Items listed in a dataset
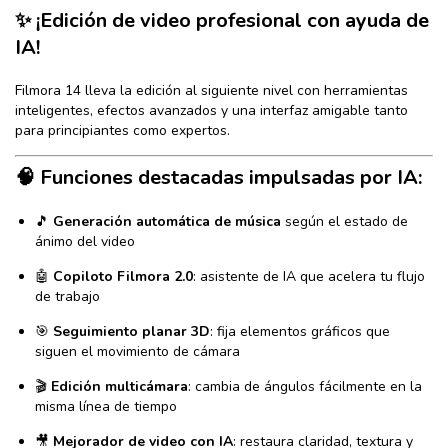
✨ ¡Edición de video profesional con ayuda de
IA!
Filmora 14 lleva la edición al siguiente nivel con herramientas
inteligentes, efectos avanzados y una interfaz amigable tanto
para principiantes como expertos.
🧠 Funciones destacadas impulsadas por IA:
🎵
Generación automática de música
según el estado de
ánimo del video
🤖
Copiloto Filmora 2.0
: asistente de IA que acelera tu flujo
de trabajo
🎯
Seguimiento planar 3D
: fija elementos gráficos que
siguen el movimiento de cámara
🎬
Edición multicámara
: cambia de ángulos fácilmente en la
misma línea de tiempo
🎥
Mejorador de video con IA
: restaura claridad, textura y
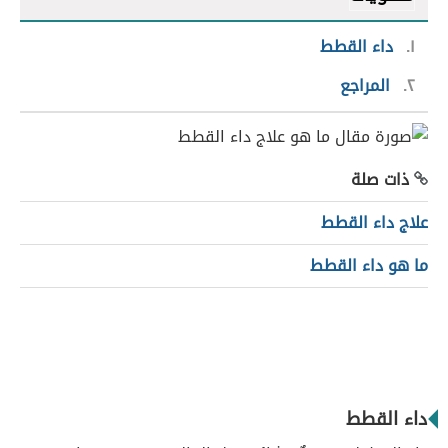
١
داء القطط
٢
المراجع
ذات صلة
علاج داء القطط
ما هو داء القطط
داء القطط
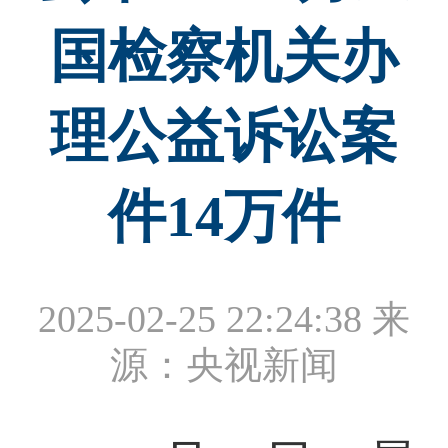
国检察机关办
理公益诉讼案
件14万件
2025-02-25 22:24:38
来
源：央视新闻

> Problem to solve
Beginning with the line that contains "Generación automática de música", write out every line through the last one in the records, exactly and without pictures.

> Solution to this task
Generación automática de música
según el estado de
ánimo del video
🤖
Copiloto Filmora 2.0
: asistente de IA que acelera tu flujo
de trabajo
🎯
Seguimiento planar 3D
: fija elementos gráficos que
siguen el movimiento de cámara
🎬
Edición multicámara
: cambia de ángulos fácilmente en la
misma línea de tiempo
🎥
Mejorador de video con IA
: restaura claridad, textura y
١
داء القطط
٢
المراجع
ذات صلة
علاج داء القطط
ما هو داء القطط
داء القطط
国检察机关办
理公益诉讼案
件14万件
2025-02-25 22:24:38
来
源：央视新闻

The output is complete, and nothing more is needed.